As Fraser notes, the landmark paper that established mesopredator release as a driver of local extinctions was written by Michael Soulé, a professor at the University of California–Santa Cruz, and his graduate student Kevin Crooks. The two of them studied bird communities in twenty-eight canyons in San Diego County and found that some of the canyons resounded with the songs of a full complement of native birds, whereas others supported barely more than house sparrows, starlings, and park pigeons. The important difference between the two sets of canyons turned out to be the existence of habitat corridors that allowed coyotes to enter the canyons that supported vibrant native bird communities. In contrast, the ornithologically dead canyons were embedded in an urban/suburban landscape that offered no access to coyotes living outside the city.
Coyotes and birds? What was the connection? Coyotes don’t eat songbirds; they have nothing directly to do with them. The connection was cats, both domestic and feral. Coyotes can and do eat cats, and where coyotes are present, they impose a reign of terror on neighborhood cats, deterring them from entering canyons and hunting birds. So, indirectly, coyotes are good for birds. Where there are no coyotes, cats have nothing to fear and dedicate themselves to hunting, with strongly negative consequences for the bird community.

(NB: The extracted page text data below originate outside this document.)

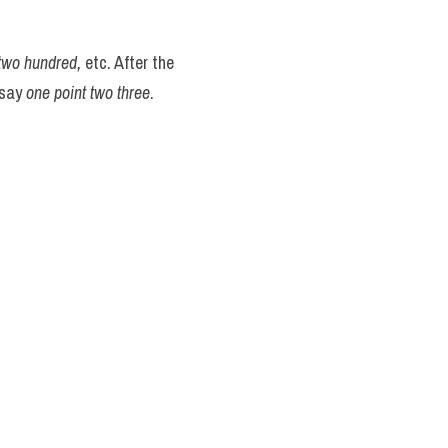
, two hundred,
 etc. After the 
 say 
one point two three
.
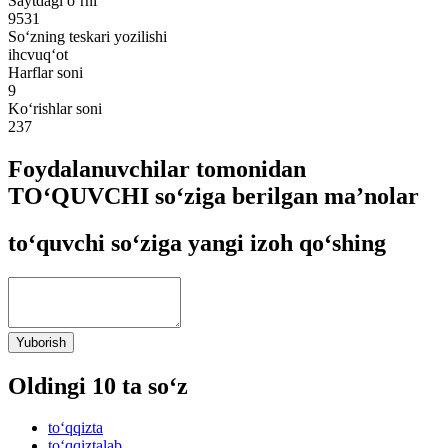
Saytdagi o‘rni
9531
So‘zning teskari yozilishi
ihcvuq‘ot
Harflar soni
9
Ko‘rishlar soni
237
Foydalanuvchilar tomonidan
TO‘QUVCHI so‘ziga berilgan ma’nolar
to‘quvchi so‘ziga yangi izoh qo‘shing
Yuborish
Oldingi 10 ta so‘z
to‘qqizta
to‘qqiztalab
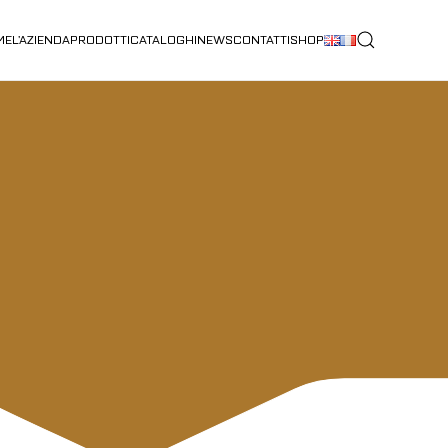
ME
L’AZIENDA
PRODOTTI
CATALOGHI
NEWS
CONTATTI
SHOP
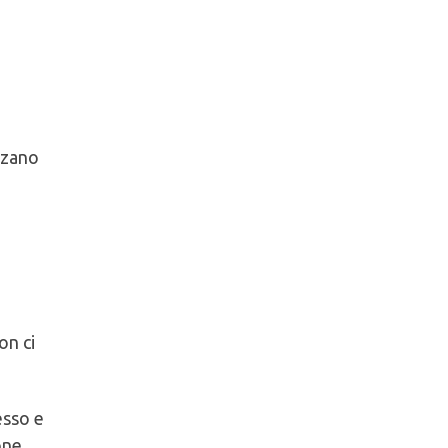
izzano
on ci
esso e
one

Cats are considered a “mesopredator,” one of a group of medium-sized predators that are normally held to low abundance by top predators, in this case coyotes. Other mesopredators are raccoons, foxes, and opossums. Where top predators like wolves, coyotes, and mountain lions are persecuted, their prey tend to increase, and can become up to ten times more abundant than where the top predators are present. Fox, feral cat, and raccoon populations have exploded all over the United States following eradication of top predators in the nineteenth (in the East) or early twentieth century (in the West) and, as Fraser aptly puts it, “ran wild in an orgy of predation.” Another consequence of predator elimination is “herbivore release,” familiar to many dwellers of suburbia as an overabundance of deer, beavers, and woodchucks.
Population explosions of mesopred- ators and herbivores have dire consequences for biodiversity. Mesopredators not only prey upon songbirds, but seek myriad other small prey as well, including frogs, lizards, snakes, salamanders, and small mammals. Many once-common species, Fraser observes, are now scarce or locally absent as a consequence. Overabundant herbivores have equally dire effects on vegetation, completely suppressing forest regeneration in the worst cases and eliminating many wildflowers.